Convinced that this was something that must be preserved, he immediately resigned from his job in Tokyo and joined the family business, aged 30. Although it had declined considerably, he recognized that the industry had a lot of historical depth, and he thought he could make use of it to express himself in some way to support this community. He admits that his main motivation was the idea that he could work while incorporating surfing into his lifestyle. Besides being a traditional silk production area, Tango has a beautiful ocean where he could surf, and enjoy fresh and delicious food.  He spent the next two years training in weaving until taking charge of the business at the age of 32, whereupon he launched his original brand  as a combination of tradition, fashion and art. 

Yasuhiko still remains actively engaged in daily productive activity, believing his mission is to modernize traditional art.

The Craft

One of Japan’s premium silk-growing regions, Tango is known for its natural landscape of mountains, rivers, and sea that unite to create scenic beauty. Yasuhiko’s grandfather Hiroyuki began manufacturing and selling Tango chirimen crêpe textiles in 1936, taking his own father-in-law’s nickname for the company name.

Two generations later, Yasuhiko visited high technology production sites overseas, and decided that it was necessary to add value to products in areas other than price and production volume. After he became the president, he replaced all the looms in the factory with hand-woven ones. He subsequently found that hand-woven neckties were quite rare, and began to create fabrics by combining the advantages of hand-weaving with the stability of machine weaving. His brand was launched in 2010, creating products with a precise and meticulous attention to detail where the weaving is done one thread at a time. As such, a craftsman can only make up to two or three items per day.

To quickly spread the appeal of Tango chirimen materials, Yasuhiko began with basic products such as neckties, stoles, and sneakers that were easy to incorporate into daily fashion. Their primary goal was to make the brand known both in Japan and abroad, so that even if the kimono were to eventually disappear, Tango’s beautiful silk textiles would remain.
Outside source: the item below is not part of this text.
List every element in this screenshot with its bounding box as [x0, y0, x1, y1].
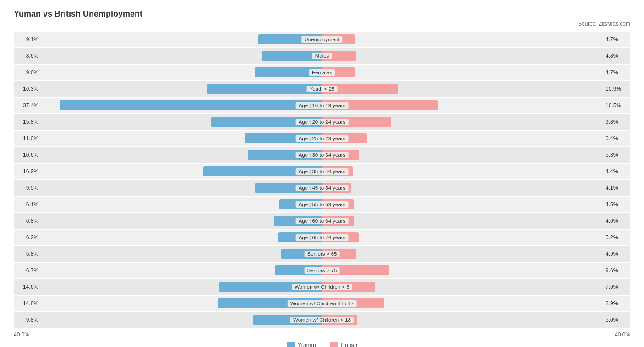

Yasuhiko launched a web media called “THE TANGO” to introduce not only his own products but also the new initiatives of Tango weavers. By introducing “Made in Tango” products that utilize the unique characteristics of each weaver, the region can become a name brand recognized internationally.  As the market matures and the younger generation takes over, Yasuhiko believes that they will find more value in “inherited skills” such as local products and crafts.